• BUGÜNKÜ YENİ ASIR
  • BIST 78.384,78
    EURO 4,4760
    USD 3,8608
    GBP 3,8608
    CHF 3,8608
    JPY 3,8608
Büyüme verilerinin anlamı CAHİT SÖNMEZ

Büyüme verilerinin anlamı

cahit.sonmez@yeniasir.com.tr Tüm yazıları
Giriş Tarihi: 03.03.2023, 00:00

Salı günü son çeyreğe ait büyüme verileri TÜİK tarafından açıklandı.
Verilerde bir sürpriz olmadı, hem nicel hem de nitel açıdan beklentiler doğrultusunda gerçekleşti. TÜİK'e göre Türkiye ekonomisi son çeyrekte yüzde 3,5 büyüme sağlamış. Diğer çeyreklerin yüzde 7,5, yüzde 7,7 ve üçüncü çeyrekteki yüzde 3,9 büyüme performanslarına yüzde 3,5 oranı da eklediğimizde 2022 yılının büyüme oranı yüzde 5,6 seviyesine ulaşmış. Kuşkusuz yüzde 5,6 düzeyindeki büyümenin tatminkar bir seviye olduğunu söyleyebiliriz.
Verilerin anlamlarını değerlendirmek için büyümenin teorik altyapısı ile ilgili kısa hatırlatma yapmamda fayda var. Büyüme gayrisafi yurtiçi hasıladaki dönemsel değişimi ifade ediyor. Üç yöntemle hesaplanıyor.
Birincisi üretim yöntemi... Üretilen mal ve hizmetlerin hangi sektörlerden geldiğini yansıtıyor. Tüketim yönteminden ise büyümenin hangi ekonomi aktörleri kanalıyla gerçekleştiğini izliyoruz. Son yöntem ise gelir yaklaşımı... Gelir yöntemine göre hesaplamada milli gelirde sağlanan büyümeden hangi üretim faktörleri gelir olarak ne kadar pay aldığını görüyoruz.
Yani gelir paylaşımı ne kadar adil olmuş bu yöntemin detayları bize fikir veriyor.

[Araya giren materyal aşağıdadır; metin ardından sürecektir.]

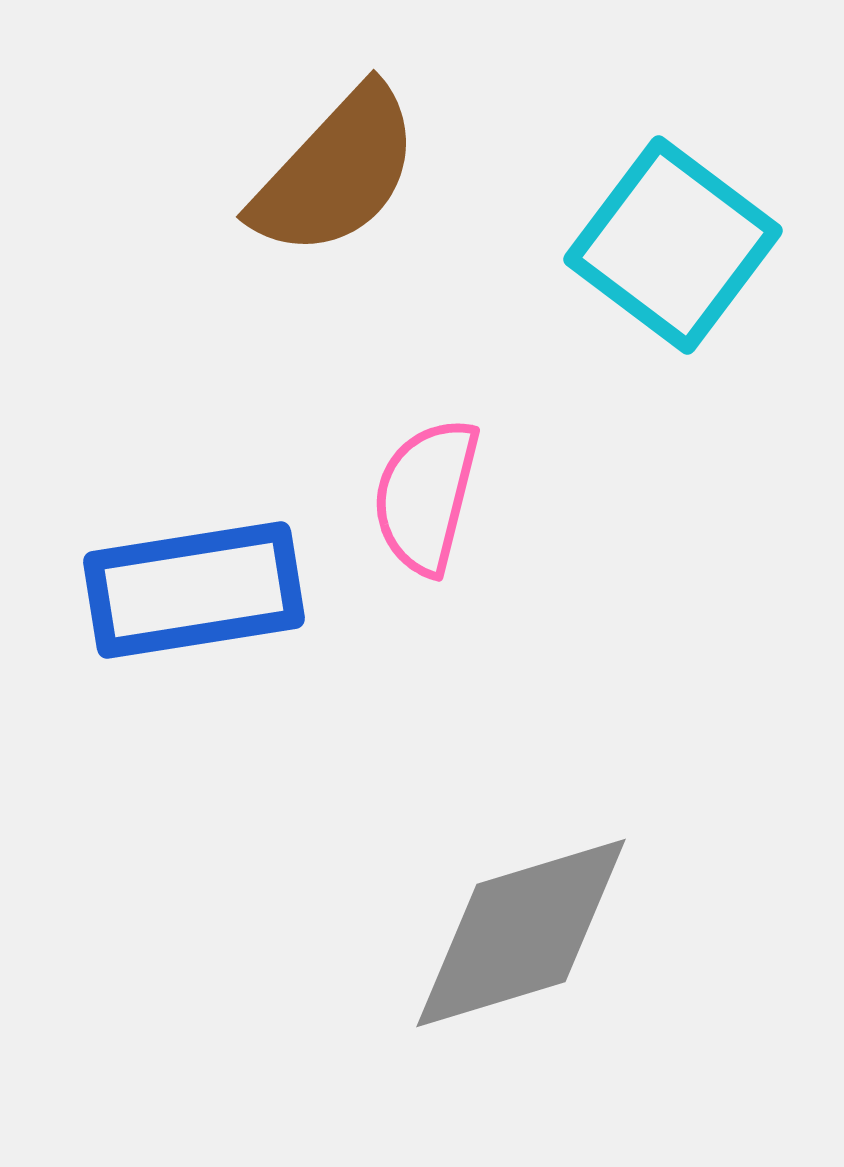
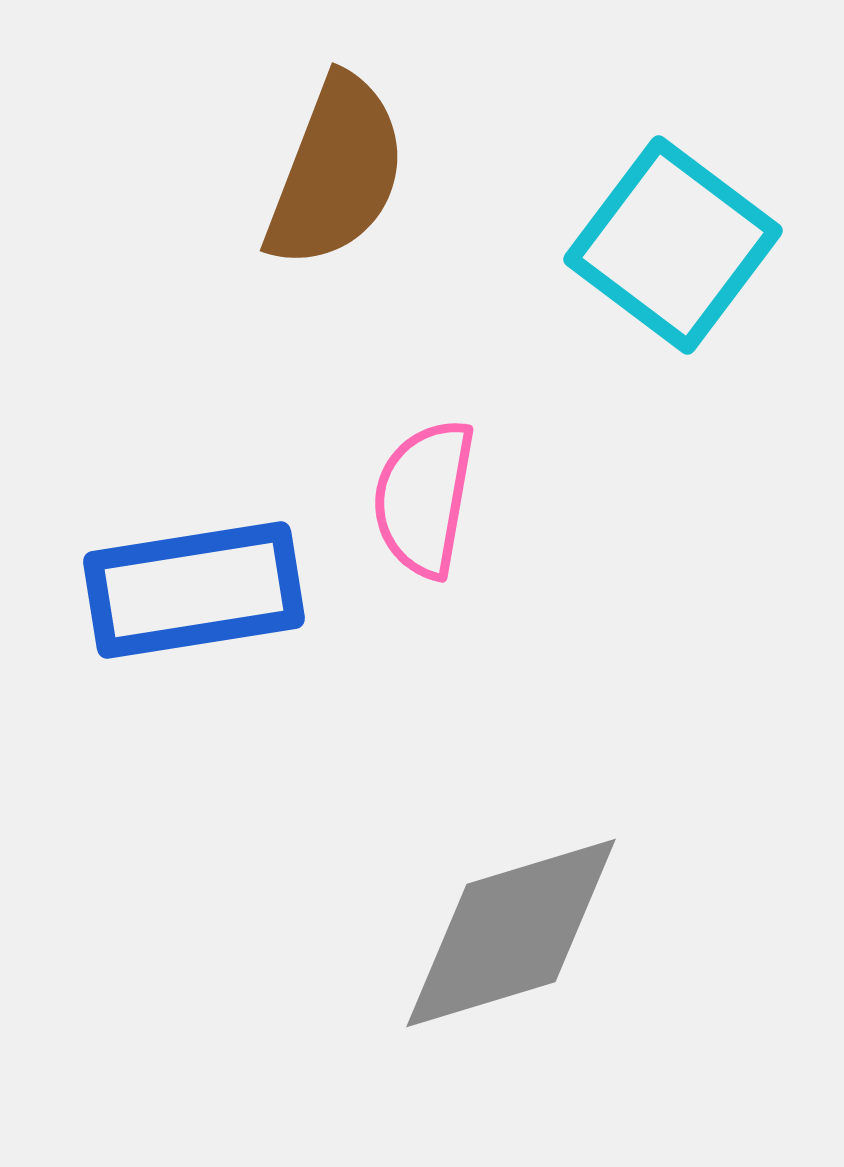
brown semicircle: rotated 22 degrees counterclockwise
pink semicircle: moved 2 px left, 2 px down; rotated 4 degrees counterclockwise
gray diamond: moved 10 px left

TARIM VE SANAYİ GERİDE KALDI
Kısa hatırlatmadan sonra büyüme verilerinin nitelik olarak ne anlam ifade ettiğine değinelim. Üretim yöntemine göre hesaplanmış verilere göre büyümeye en fazla katkı yapan sektör diğer çeyreklerde olduğu gibi "finans ve sigorta faaliyetleri" olmuş. Malum Merkez Bankası'nın uyguladığı para politikalarının temel çerçevesi büyümeyi önceliklendiriyor. Dolayısıyla düşük reel faiz seviyeleri başta bankacılık olmak üzere finans kurumlarının faaliyetlerini ivmelendirdiği gibi karlılık oranlarını da zirveye çıkarıyor. Büyüme verilerinin ne anlama geldiği sorusuna yanıt ararken yönlenmemiz gereken asıl alanlar ekonominin itici gücü konumundaki tarım ve sanayi kesimleri olmalı. Ekonomiye gerçek anlamda katkı yapan her iki ana sektör ne yazık ki yıllık büyüme oranının altında kalmış.
Tarım kesimi geçen sene sadece yüzde 0,6, sanayi kesimi ise yüzde 3,3 büyüyebilmiş.
Gelelim harcama yaklaşımına...

UYGULAMANIN İKİ SONUCU VAR
Diğer çeyreklerde tanık olduğumuz resim değişmemiş ve büyümenin öncüsü yine özel tüketimler olmuş. Yani hane halkı tüketince büyüme gerçekleşmiş. Özel tüketime kamu kesimi tüketimleri ile az da olsa destek vermiş. Dış talebi simgeleyen net ihracatın dördüncü çeyrekte de katkı yapmadığını görüyoruz. Bu resmi yadırgamayalım çünkü Merkez Bankası'nın tercih ettiği para politikasının doğal bir sonucu. Enflasyonist ortamda büyümeyi destekleyen politikalar uygulandığında düşük faiz ve düşük maliyetli kredilerle talep teşvik ediliyor. İleriye yönelik beklentilerin yönetilemediği faktörünü de denkleme dahil ettiğimizde yükselen talebin iki sonucuna tanık oluyoruz. Birincisi talep enflasyonu yani TÜFE yeterince gerilemiyor ve bir katılaşma başlıyor. İkincisi ise teşvik edilen talebi karşılayacak arz için daha fazla aramal ithalatı gerekiyor. Aynı zamanda artan talep sadece yerli mallara olmuyor, nihai ithal mallarına da yöneliyor. Sonuçta dış ticaret ve cari açık yükseliyor. Son olarak gelir yöntemine bakalım. Büyümeden elde edilen gelirden sermayenin payına düşen son çeyrekte de artarak devam etmiş. Buna karşın emeğin payı ise gerilemiş. Yani gelir dağılımı adil olmamış. Sayısal açıdan tatminkar görünen büyüme verileri niteliksel açıdan dikkat çeken sinyaller veriyor.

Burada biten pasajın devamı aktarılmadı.